Does Hypomagnesemia Have an Adaptive Role in Hypertension?
To the Editor:
Northcott and Watts investigate association of hypomagnesemia with hypertension; these authors conclude that activation of phosphatidylinositol 3-kinase by low extracellular magnesium concentration enhances arterial tone.1 As indicated by these authors, despite many experimental and clinical studies, the cause–effect relation between magnesium and hypertension nevertheless remains uncertain.
Magnesium supplementation has not produced consistent results in hypertensive patients.1 The specific cardiac and generally adaptive role of magnesium depletion in a wide variety of clinical conditions unassociated with hypertension has not been appreciated.2,3 Whereas the clinical futility of magnesium supplementation in acute myocardial infarction (AMI) has finally been accepted after many randomized clinical trials (RCTs),4 because the end-point of trials in hypertension is rather nebulous when compared with the end-point of trials in AMI (death), the issue of the cause–effect relation between hypertension and hypomagnesemia is unlikely to be resolved by trials. Randomization is a purely mathematical strategy that uses the uncertainty principle.5 RCTs attempt to eliminate through mathematical logic natural patient-to-patient idiosyncracy, including the placebo effect, these being biologically irreducible realities. Results of RCTs, therefore, express the outcomes of uncertainty at several levels, and the biological impact of the placebo effect probably can neither be identified reliably nor eliminated completely. In no 2 patients with hypertension (as well in the same patient on different occasions) can we expect the impact of the many known factors that influence blood pressure, including the emotional state, to be identical during the pretrial, placebo run-in, or trial periods regardless of parallel or crossover designs. In the absence of sufficient conceptual groundwork, RCTs tend to misguide clinicians particularly in conditions that are subject to spontaneous variations.

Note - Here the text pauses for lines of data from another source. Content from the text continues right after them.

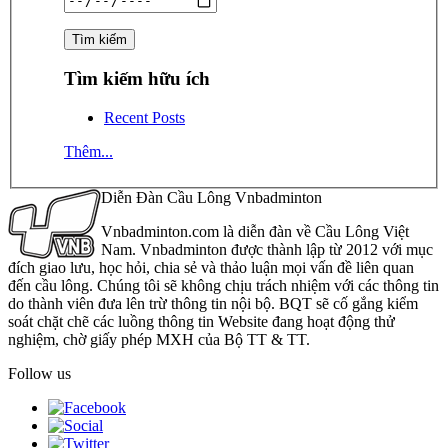
Tìm kiếm hữu ích
Recent Posts
Thêm...
Diễn Đàn Cầu Lông Vnbadminton
Vnbadminton.com là diễn đàn về Cầu Lông Việt
Nam. Vnbadminton được thành lập từ 2012 với mục
đích giao lưu, học hỏi, chia sẻ và thảo luận mọi vấn đề liên quan
đến cầu lông. Chúng tôi sẽ không chịu trách nhiệm với các thông tin
do thành viên đưa lên trừ thông tin nội bộ. BQT sẽ cố gắng kiểm
soát chặt chẽ các luồng thông tin Website đang hoạt động thử
nghiệm, chờ giấy phép MXH của Bộ TT & TT.
Follow us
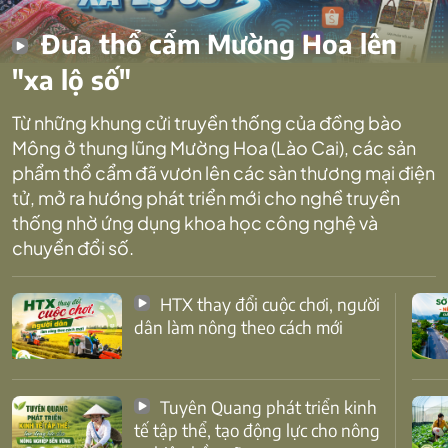
Đưa thổ cẩm Mường Hoa lên
"xa lộ số"
Từ những khung cửi truyền thống của đồng bào
Mông ở thung lũng Mường Hoa (Lào Cai), các sản
phẩm thổ cẩm đã vươn lên các sàn thương mại điện
tử, mở ra hướng phát triển mới cho nghề truyền
thống nhờ ứng dụng khoa học công nghệ và
chuyển đổi số.
HTX thay đổi cuộc chơi, người
dân làm nông theo cách mới
Tuyên Quang phát triển kinh
tế tập thể, tạo động lực cho nông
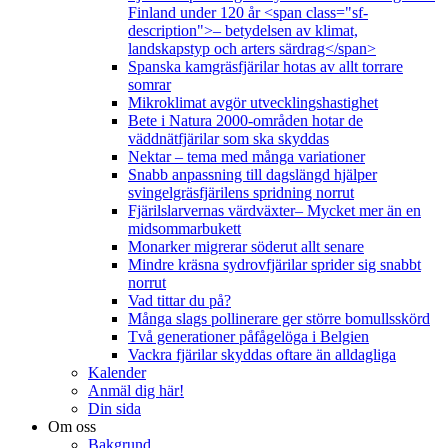
Finland under 120 år <span class="sf-
description">– betydelsen av klimat,
landskapstyp och arters särdrag</span>
Spanska kamgräsfjärilar hotas av allt torrare
somrar
Mikroklimat avgör utvecklingshastighet
Bete i Natura 2000-områden hotar de
väddnätfjärilar som ska skyddas
Nektar – tema med många variationer
Snabb anpassning till dagslängd hjälper
svingelgräsfjärilens spridning norrut
Fjärilslarvernas värdväxter– Mycket mer än en
midsommarbukett
Monarker migrerar söderut allt senare
Mindre kräsna sydrovfjärilar sprider sig snabbt
norrut
Vad tittar du på?
Många slags pollinerare ger större bomullsskörd
Två generationer påfågelöga i Belgien
Vackra fjärilar skyddas oftare än alldagliga
Kalender
Anmäl dig här!
Din sida
Om oss
Bakgrund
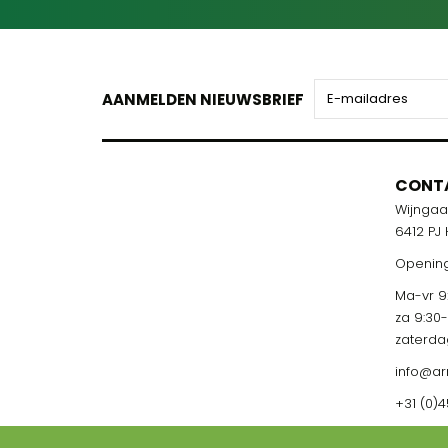
AANMELDEN NIEUWSBRIEF
CONT
Wijnga
6412 PJ
Opening
Ma-vr 9:
za 9:30
zaterda
info@ar
+31 (0)4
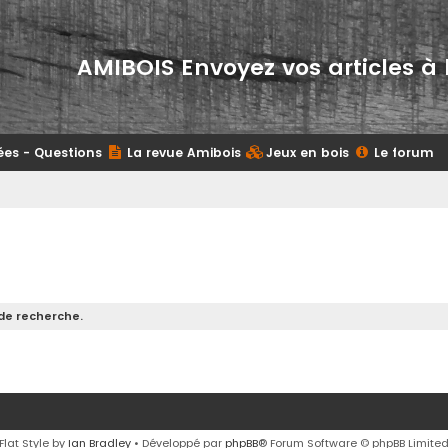
AMIBOIS Envoyez vos articles à 
ées - Questions
La revue Amibois
Jeux en bois
Le forum
de recherche.
Flat Style by
Ian Bradley
• Développé par
phpBB
® Forum Software © phpBB Limite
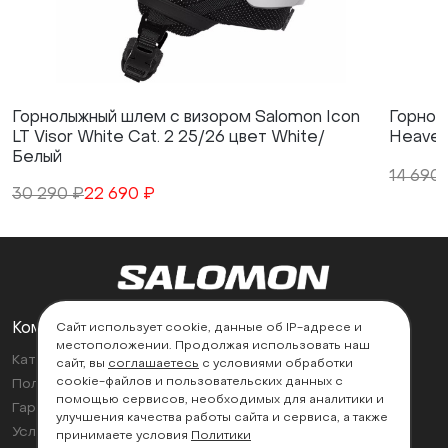
Горнолыжный шлем с визором Salomon Icon
Горнол
LT Visor White Cat. 2 25/26 цвет White/
Heavenl
Белый
14 690
30 290 ₽
22 690 ₽
Компания
Поддержка
Сайт использует cookie, данные об IP-адресе и
местоположении. Продолжая использовать наш
Каталог
Контакты
сайт, вы
соглашаетесь
с условиями обработки
cookie-файлов и пользовательских данных с
Политика возврата
Найти магазин
помощью сервисов, необходимых для аналитики и
Гарантии
улучшения качества работы сайта и сервиса, а также
Условия эксплуатации
принимаете условия
Политики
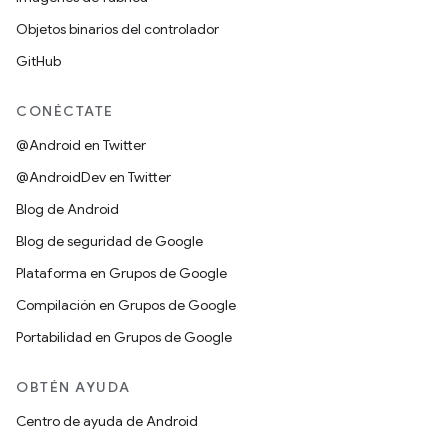
Objetos binarios del controlador
GitHub
CONÉCTATE
@Android en Twitter
@AndroidDev en Twitter
Blog de Android
Blog de seguridad de Google
Plataforma en Grupos de Google
Compilación en Grupos de Google
Portabilidad en Grupos de Google
OBTÉN AYUDA
Centro de ayuda de Android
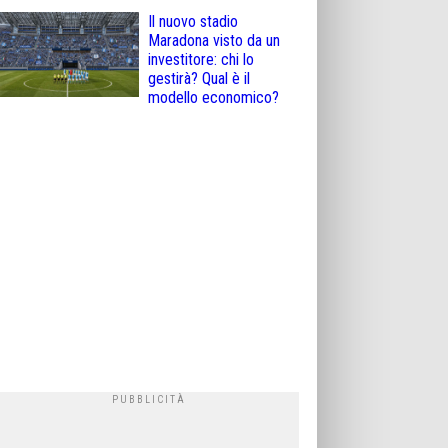
Il nuovo stadio
Maradona visto da un
investitore: chi lo
gestirà? Qual è il
modello economico?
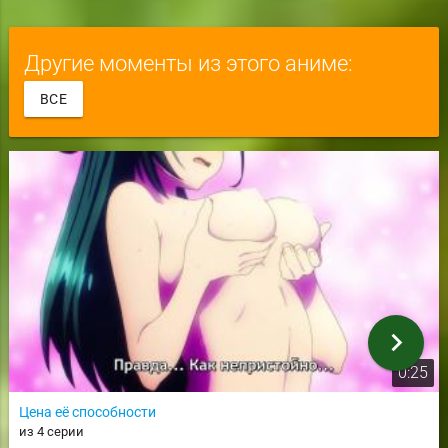
Другие моменты из этого аниме:
ВСЕ
chevron_right
0:25
Цена её способности
из 4 серии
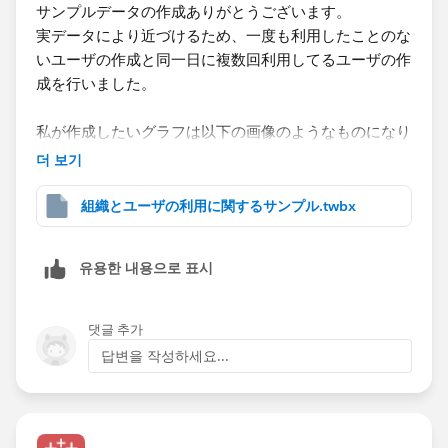
Tableauのヘルプに結合とリレーションの違いなど説明
サンプルデータの作成ありがとうございます。
しているものがありますので参考にしてみてください。
実データにより近づけるため、一度も利用したことのな
<サンプルチャート>​
関係と結合の違い - Tableau
いユーザの作成と同一日に複数回利用してるユーザの作
成を行いました。
※ワークブックのサンプルも添付します。
※補足ですが、Tableau Prepの利用についてもよければ
審査を依頼しておいたほうがよいかもしれません。
私が作成したいグラフは以下の画像のようなものになり
お手数ですがご確認お願い致します。
Tableauが許可されているなら、同種のソフトである
まして、サービスがどのくらい利用されているかの確認
더 보기
Prepも許可されるかもしれませんね。データの前処理を
をしたいと考えております。
*If you get the best results from this exchange, I would
行う上でPrepはとても便利ですので。
組織とユーザの利用に関するサンプル.twbx
appreciate it if you could choose the best answer or
upvote.
유용한 내용으로 표시
댓글 추가
답변을 작성하세요...
特別に実装したい機能として利用日のフィルターを行い
たい​と考えています。下記の場合だと、該当期間にC課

Further studies in humans of magnesium supplementation to revert upregulated signaling pathways to normal do not appear warranted. By enhancing arteriolar tone, magnesium depletion in hypertension possibly limits tissue hyperperfusion as a homeostatic function. This teleologic function may be important in vital tissues such as lungs and brain; failure of such adaptation may set the stage for the development of hyperperfusion states such as pulmonary (left ventricular failure) or cerebral (hypertensive encephalopathy) edema. Paradoxically, such an adaptive function of hypomagnesemia would be attenuated by exogenous administration of magnesium in hypertensive patients.
Response: Does Hypomagnesemia Have an Adaptive Role in Hypertension?
We thank Dr Gupta for his interest in our studies investigating the role of altered magnesium in spontaneous arterial tone. Affecting arterial tone in the hypertensive condition is but one of the numerous ways in which magnesium interacts with the cardiovascular system. Dr Gupta raises the issue that magnesium depletion might limit tissue hyperperfusion in hypertension and in turn preserve organ function. This is an interesting speculation and warrants further investigation to determine whether the repletion of magnesium would actually be deleterious to end organ function. We agree that the clinical outcomes examining the cause and effect relationship between blood pressure and magnesium are not clear cut. However, further investigation as to the involvement of magnesium in altering signaling pathways would prove to be beneficial if only to provide further insight as to pathology of hypertension.